Rebuking the Revisionists
Gilson also strikes a deadly blow to revisionist readings of Scripture that claim homosexual behavior is not a sin. She emphasizes the validity of God’s Word over our feelings: “The Bible’s words on life and sexuality have offended every culture in every age, as people have risen up to try to save God from his own bad image.” God doesn’t need saving—we do! She also deftly answers the objection that the Bible’s sexual ethic seems arbitrary and cruel, effectively debunking the “love is love” mantra of our culture.
Gilson does, however, affirm the goodness of same-sex friendship among brothers and sisters in Christ. Friendship is a lifeline to those who struggle with same-sex attraction.

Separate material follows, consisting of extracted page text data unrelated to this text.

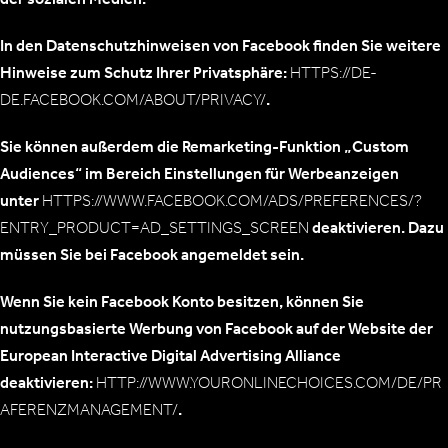
In den Datenschutzhinweisen von Facebook finden Sie weitere
Hinweise zum Schutz Ihrer Privatsphäre:
HTTPS://DE-
DE.FACEBOOK.COM/ABOUT/PRIVACY/
.
Sie können außerdem die Remarketing-Funktion „Custom
Audiences“ im Bereich Einstellungen für Werbeanzeigen
unter
HTTPS://WWW.FACEBOOK.COM/ADS/PREFERENCES/?
ENTRY_PRODUCT=AD_SETTINGS_SCREEN
deaktivieren. Dazu
müssen Sie bei Facebook angemeldet sein.
Wenn Sie kein Facebook Konto besitzen, können Sie
nutzungsbasierte Werbung von Facebook auf der Website der
European Interactive Digital Advertising Alliance
deaktivieren:
HTTP://WWW.YOURONLINECHOICES.COM/DE/PR
AFERENZMANAGEMENT/
.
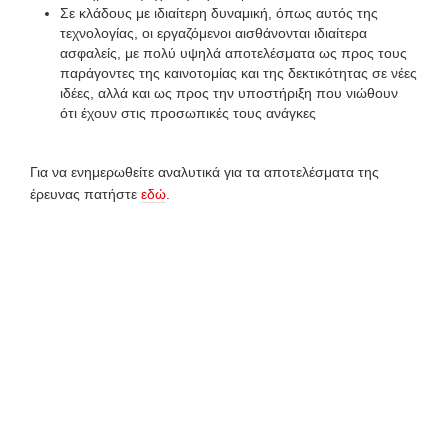
Σε κλάδους με ιδιαίτερη δυναμική, όπως αυτός της
τεχνολογίας, οι εργαζόμενοι αισθάνονται ιδιαίτερα
ασφαλείς, με πολύ υψηλά αποτελέσματα ως προς τους
παράγοντες της καινοτομίας και της δεκτικότητας σε νέες
ιδέες, αλλά και ως προς την υποστήριξη που νιώθουν
ότι έχουν στις προσωπικές τους ανάγκες
Για να ενημερωθείτε αναλυτικά για τα αποτελέσματα της
έρευνας πατήστε
εδώ
.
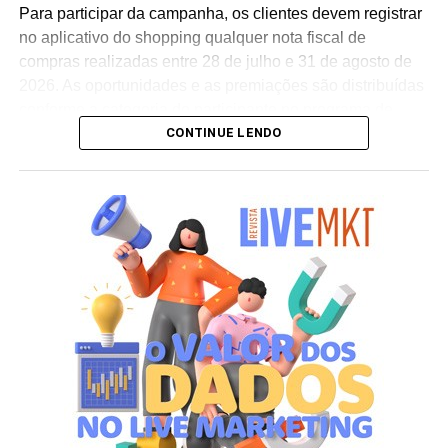
conclui Hugo Furlan, coordenador de marketing da
Para participar da campanha, os clientes devem registrar
Cooxupé.
no aplicativo do shopping qualquer nota fiscal de
compras realizadas entre 28 de julho e 31 de agosto de
2026. As oportunidades e as premiações são distribuídas
conforme a categoria do participante no programa de
CONTINUE LENDO
relacionamento.
A apuração dos contemplados será realizada no dia 10
de setembro de 2026. Após a divulgação do resultado
oficial, os vencedores terão até o dia 16 de setembro para
realizar a retirada presencial dos ingressos e brindes no
espaço Villa Atende, localizado no piso G1 do shopping.
“O SP Open é um torneio muito relevante para a cidade e
para essa região. Como estamos no evento de forma tão
profunda, nada mais justo do que proporcionar essa
experiência para alguns dos nossos clientes fiéis”,
destaca Aline Ivanov, gerente de marketing do Shopping
Villa Lobos.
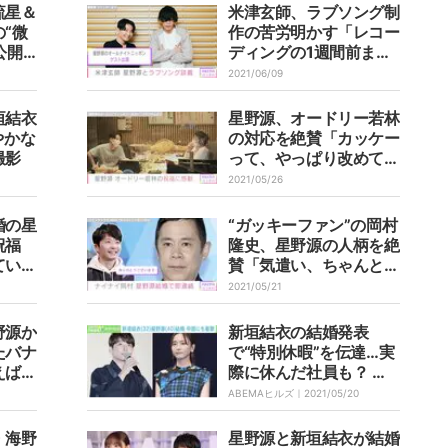
流星＆
米津玄師、ラブソング制
“微
作の苦労明かす「レコー
公開
ディングの1週間前まで
な雰囲
できてない…」 星野源
2021/06/09
も共感
垣結衣
星野源、オードリー若林
やかな
の対応を絶賛「カッケー
撮影
って、やっぱり改めてす
ごいな」
2021/05/26
婚の星
“ガッキーファン”の岡村
祝福
隆史、星野源の人柄を絶
ていた
賛「気遣い、ちゃんとで
クリ」
きる人なのよ」
2021/05/21
野源か
新垣結衣の結婚発表
たバナ
で“特別休暇”を伝達…実
えば結
際に休んだ社員も？ 社
雰囲気
長を直撃取材
ABEMAヒルズ｜
2021/05/20
福
・海野
星野源と新垣結衣が結婚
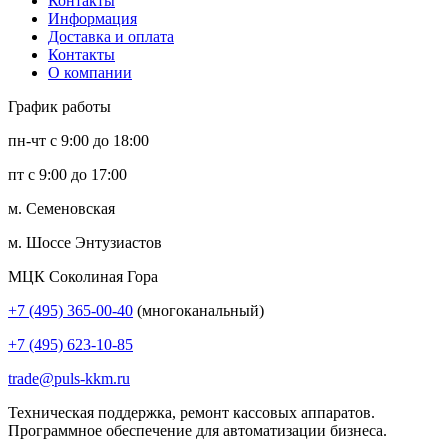
Контакты
Информация
Доставка и оплата
Контакты
О компании
График работы
пн-чт с 9:00 до 18:00
пт с 9:00 до 17:00
м. Семеновская
м. Шоссе Энтузиастов
МЦК Соколиная Гора
+7 (495) 365-00-40
(многоканальный)
+7 (495) 623-10-85
trade@puls-kkm.ru
Техническая поддержка, ремонт кассовых аппаратов.
Программное обеспечение для автоматизации бизнеса.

She rightly opposes the current trend among some celibate Christians to affirm “romantic” same-sex relationships, which she sees as dangerous. She also opposes believers calling themselves “gay” or “queer” Christians, given the way labels shape our identities.
Gilson writes with straightforward and clear prose, balancing grace and truth. Her clear-eyed, nuanced approach and wise insights will help anyone in the church to see more of the goodness of God in the sexual ethic of Scripture. Born Again This Way will also help ordinary Christians gain a better understanding of this complicated subject.
Ultimately, Gilson’s book is such a blessing, because her story corresponds to every Christian’s story. Our culture defines us by how we’re born; Gilson shows us what really matters is being reborn.